### YOUR TASK
Every line holding the string "visitor" should be copied from the listing.

### RECORD EXTRACTS
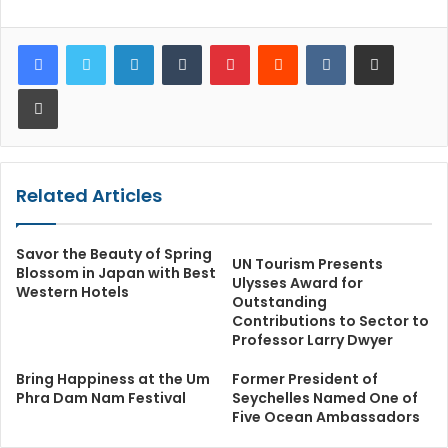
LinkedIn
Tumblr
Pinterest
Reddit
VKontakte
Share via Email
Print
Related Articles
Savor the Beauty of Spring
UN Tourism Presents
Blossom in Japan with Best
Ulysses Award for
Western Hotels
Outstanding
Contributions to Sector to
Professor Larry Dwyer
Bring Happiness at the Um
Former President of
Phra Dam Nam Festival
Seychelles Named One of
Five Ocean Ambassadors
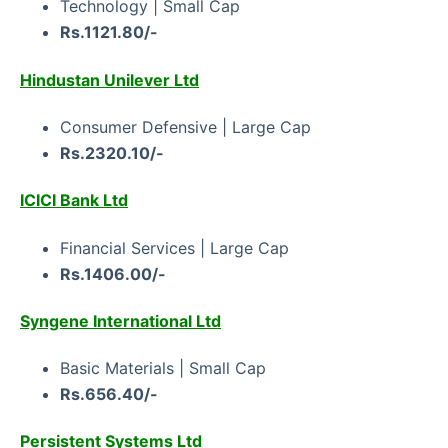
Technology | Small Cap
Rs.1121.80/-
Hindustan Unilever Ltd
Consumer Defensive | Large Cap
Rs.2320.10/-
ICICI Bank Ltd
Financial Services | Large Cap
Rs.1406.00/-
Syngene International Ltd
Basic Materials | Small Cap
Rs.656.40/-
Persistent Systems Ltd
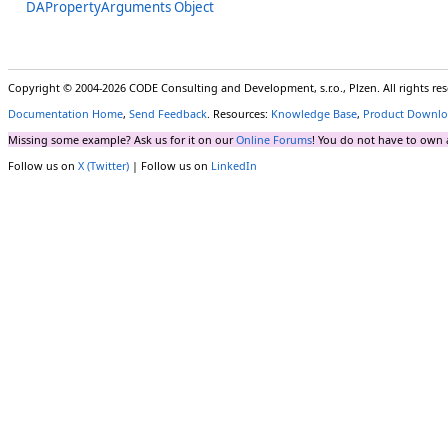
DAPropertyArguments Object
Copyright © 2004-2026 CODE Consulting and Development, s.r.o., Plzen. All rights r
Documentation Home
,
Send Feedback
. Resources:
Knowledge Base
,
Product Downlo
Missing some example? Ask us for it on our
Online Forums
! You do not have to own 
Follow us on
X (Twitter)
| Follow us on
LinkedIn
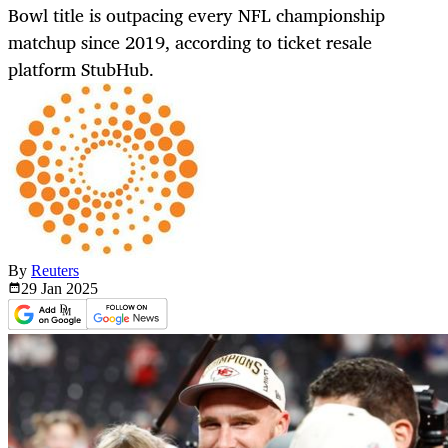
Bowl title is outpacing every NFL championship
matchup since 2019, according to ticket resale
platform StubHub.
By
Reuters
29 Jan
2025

* * *

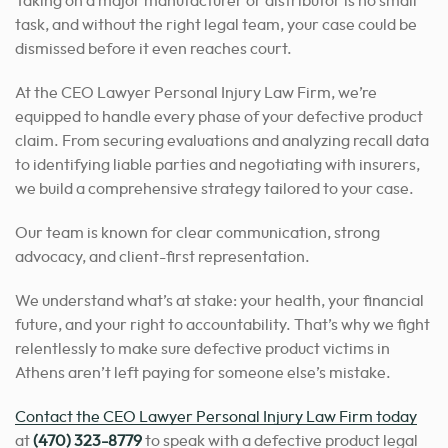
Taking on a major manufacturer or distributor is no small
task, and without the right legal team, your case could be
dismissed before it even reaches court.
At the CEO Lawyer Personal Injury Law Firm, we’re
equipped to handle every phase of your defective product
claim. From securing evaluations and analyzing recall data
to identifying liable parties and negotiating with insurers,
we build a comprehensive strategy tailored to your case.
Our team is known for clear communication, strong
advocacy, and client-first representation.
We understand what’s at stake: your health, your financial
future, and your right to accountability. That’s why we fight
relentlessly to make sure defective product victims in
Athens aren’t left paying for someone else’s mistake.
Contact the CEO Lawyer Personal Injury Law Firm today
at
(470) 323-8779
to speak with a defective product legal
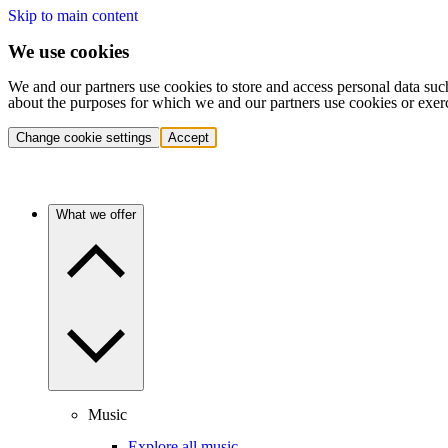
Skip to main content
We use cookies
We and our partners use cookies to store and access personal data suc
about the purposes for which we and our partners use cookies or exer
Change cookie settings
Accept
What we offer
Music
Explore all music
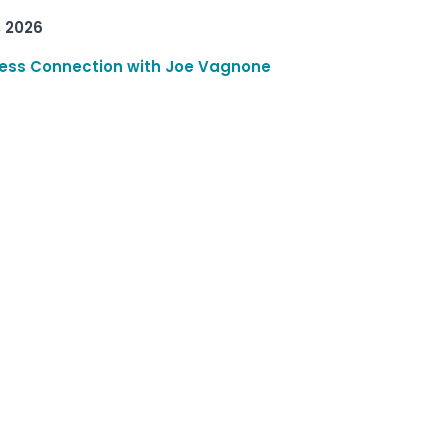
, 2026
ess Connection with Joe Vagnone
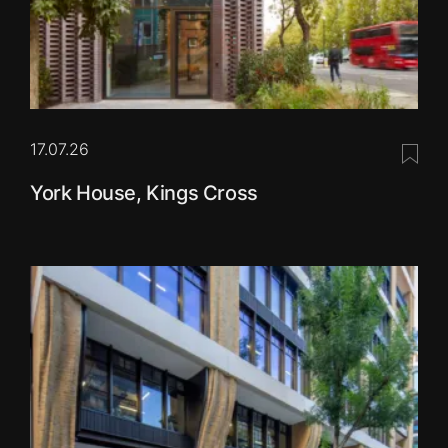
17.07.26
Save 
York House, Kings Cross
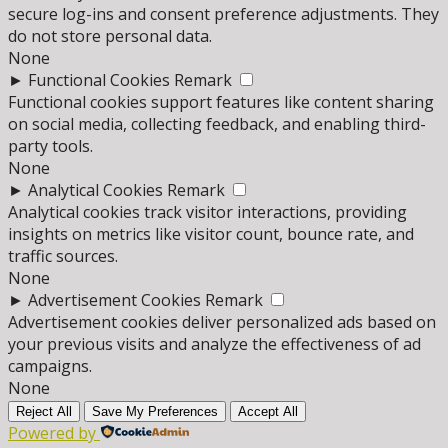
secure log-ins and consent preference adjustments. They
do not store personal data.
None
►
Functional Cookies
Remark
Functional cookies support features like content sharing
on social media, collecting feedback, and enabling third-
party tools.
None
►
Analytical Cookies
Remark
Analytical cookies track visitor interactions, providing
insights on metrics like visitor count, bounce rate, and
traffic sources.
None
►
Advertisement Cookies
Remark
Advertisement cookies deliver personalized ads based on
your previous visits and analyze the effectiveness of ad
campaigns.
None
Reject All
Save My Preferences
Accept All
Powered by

### SOLUTION TO THIS EXERCISE
Analytical cookies track visitor interactions, providing
insights on metrics like visitor count, bounce rate, and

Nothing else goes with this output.